Please copy each line of the data that includes the string "deco".

Page layout parsing data

Start of Block

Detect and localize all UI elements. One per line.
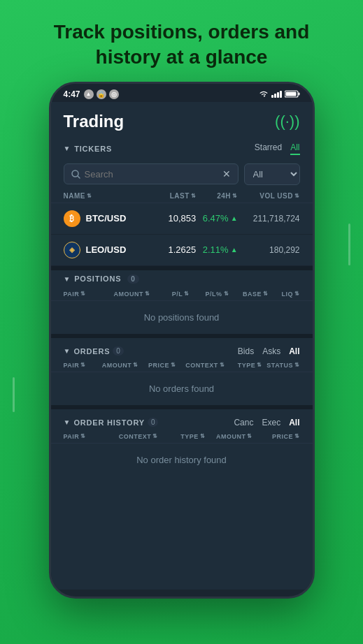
order-history-count: 0 [148, 418, 159, 427]
th-orders-pair[interactable]: PAIR ⇅ [64, 362, 101, 369]
sort-icon-vol: ⇅ [294, 193, 300, 199]
sort-icon-liq: ⇅ [294, 291, 300, 297]
sort-icon-orders-type: ⇅ [257, 362, 262, 368]
phone-frame: 4:47 ▲ 🔒 ◎ [49, 82, 315, 599]
th-orders-amount[interactable]: AMOUNT ⇅ [101, 362, 138, 369]
order-history-chevron: ▼ [64, 418, 71, 426]
search-icon [71, 170, 80, 179]
orders-column-headers: PAIR ⇅ AMOUNT ⇅ PRICE ⇅ CONTEXT ⇅ TYPE [51, 359, 313, 372]
th-name[interactable]: NAME ⇅ [64, 192, 147, 200]
leo-change: 2.11% ▲ [196, 244, 237, 255]
th-liq[interactable]: LIQ ⇅ [268, 291, 299, 298]
filter-all[interactable]: All [290, 142, 299, 155]
divider-3 [51, 405, 313, 409]
orders-count: 0 [113, 346, 124, 356]
th-oh-type[interactable]: TYPE ⇅ [158, 433, 206, 440]
th-oh-context[interactable]: CONTEXT ⇅ [111, 433, 158, 440]
th-orders-price[interactable]: PRICE ⇅ [138, 362, 176, 369]
sort-icon-oh-amount: ⇅ [247, 433, 252, 439]
btc-icon: ₿ [64, 210, 80, 227]
deco-line-left [13, 377, 15, 412]
search-input-wrap: ✕ [64, 163, 239, 184]
orders-section: ▼ ORDERS 0 Bids Asks All PAIR ⇅ [51, 341, 313, 405]
sort-icon-24h: ⇅ [232, 193, 238, 199]
order-history-title: ORDER HISTORY [73, 418, 144, 427]
filter-asks[interactable]: Asks [262, 346, 280, 356]
sort-icon-pl: ⇅ [184, 291, 190, 297]
tickers-title: ▼ TICKERS [64, 145, 113, 153]
th-plpct[interactable]: P/L% ⇅ [190, 291, 229, 298]
orders-filter-actions: Bids Asks All [238, 346, 300, 356]
btc-name: ₿ BTC/USD [64, 210, 147, 227]
th-last[interactable]: LAST ⇅ [146, 192, 196, 200]
leo-up-arrow: ▲ [231, 246, 238, 254]
leo-vol: 180,292 [238, 245, 300, 255]
order-history-title-wrap: ▼ ORDER HISTORY 0 [64, 418, 159, 427]
btc-change: 6.47% ▲ [196, 213, 237, 224]
sort-icon-oh-type: ⇅ [200, 433, 206, 439]
search-input[interactable] [85, 169, 222, 180]
arrow-circle-icon: ▲ [84, 89, 94, 99]
th-orders-type[interactable]: TYPE ⇅ [225, 362, 262, 369]
ticker-row-leo[interactable]: ◈ LEO/USD 1.2625 2.11% ▲ 180,292 [51, 235, 313, 266]
no-positions-message: No positions found [51, 301, 313, 334]
btc-last: 10,853 [146, 213, 196, 224]
location-icon: ◎ [109, 89, 119, 99]
antenna-icon: ((·)) [275, 112, 299, 131]
positions-section-header: ▼ POSITIONS 0 [51, 270, 313, 288]
btc-up-arrow: ▲ [231, 214, 238, 222]
sort-icon-orders-pair: ⇅ [80, 362, 86, 368]
leo-last: 1.2625 [146, 244, 196, 255]
status-left: 4:47 ▲ 🔒 ◎ [64, 89, 119, 99]
positions-chevron: ▼ [64, 275, 71, 283]
sort-icon-name: ⇅ [87, 193, 92, 199]
trading-title: Trading [64, 112, 124, 131]
battery-icon [285, 90, 300, 98]
trading-header: Trading ((·)) [51, 102, 313, 138]
ticker-row-btc[interactable]: ₿ BTC/USD 10,853 6.47% ▲ 211,718,724 [51, 203, 313, 235]
status-icons: ▲ 🔒 ◎ [84, 89, 119, 99]
search-clear-icon[interactable]: ✕ [222, 168, 231, 180]
signal-bars-icon [271, 91, 282, 98]
no-orders-message: No orders found [51, 372, 313, 405]
svg-line-4 [78, 176, 80, 178]
positions-column-headers: PAIR ⇅ AMOUNT ⇅ P/L ⇅ P/L% ⇅ BASE ⇅ [51, 288, 313, 301]
th-orders-context[interactable]: CONTEXT ⇅ [176, 362, 225, 369]
th-orders-status[interactable]: STATUS ⇅ [262, 362, 300, 369]
filter-starred[interactable]: Starred [255, 142, 282, 155]
sort-icon-orders-status: ⇅ [294, 362, 300, 368]
deco-line-right [348, 224, 350, 265]
sort-icon-oh-pair: ⇅ [80, 433, 86, 439]
orders-chevron: ▼ [64, 347, 71, 355]
tickers-column-headers: NAME ⇅ LAST ⇅ 24H ⇅ VOL USD ⇅ [51, 189, 313, 203]
tickers-chevron: ▼ [64, 145, 71, 152]
ticker-type-select[interactable]: All BTC ETH USD [244, 163, 300, 185]
filter-exec[interactable]: Exec [262, 418, 280, 427]
th-oh-price[interactable]: PRICE ⇅ [252, 433, 300, 440]
sort-icon-plpct: ⇅ [224, 291, 229, 297]
btc-vol: 211,718,724 [238, 214, 300, 224]
th-pair[interactable]: PAIR ⇅ [64, 291, 111, 298]
sort-icon-orders-price: ⇅ [171, 362, 176, 368]
th-base[interactable]: BASE ⇅ [229, 291, 268, 298]
orders-title-wrap: ▼ ORDERS 0 [64, 346, 124, 356]
th-amount[interactable]: AMOUNT ⇅ [111, 291, 150, 298]
th-oh-pair[interactable]: PAIR ⇅ [64, 433, 111, 440]
tickers-filter-actions: Starred All [255, 142, 300, 155]
th-oh-amount[interactable]: AMOUNT ⇅ [205, 433, 252, 440]
app-headline: Track positions, orders and history at a… [0, 0, 363, 82]
th-pl[interactable]: P/L ⇅ [150, 291, 189, 298]
sort-icon-last: ⇅ [191, 193, 197, 199]
phone-content[interactable]: Trading ((·)) ▼ TICKERS Starred All ✕ [51, 102, 313, 590]
filter-canc[interactable]: Canc [234, 418, 253, 427]
sort-icon-base: ⇅ [263, 291, 269, 297]
th-24h[interactable]: 24H ⇅ [196, 192, 237, 200]
filter-oh-all[interactable]: All [289, 418, 299, 427]
filter-bids[interactable]: Bids [238, 346, 254, 356]
search-row: ✕ All BTC ETH USD [51, 159, 313, 189]
filter-orders-all[interactable]: All [289, 346, 299, 356]
sort-icon-oh-context: ⇅ [152, 433, 158, 439]
positions-section: ▼ POSITIONS 0 PAIR ⇅ AMOUNT ⇅ P/L ⇅ [51, 270, 313, 334]
th-vol[interactable]: VOL USD ⇅ [238, 192, 300, 200]
status-bar: 4:47 ▲ 🔒 ◎ [51, 84, 313, 102]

End of Block

> [Finished task]:
deco-line-left [13, 377, 15, 412]
deco-line-right [348, 224, 350, 265]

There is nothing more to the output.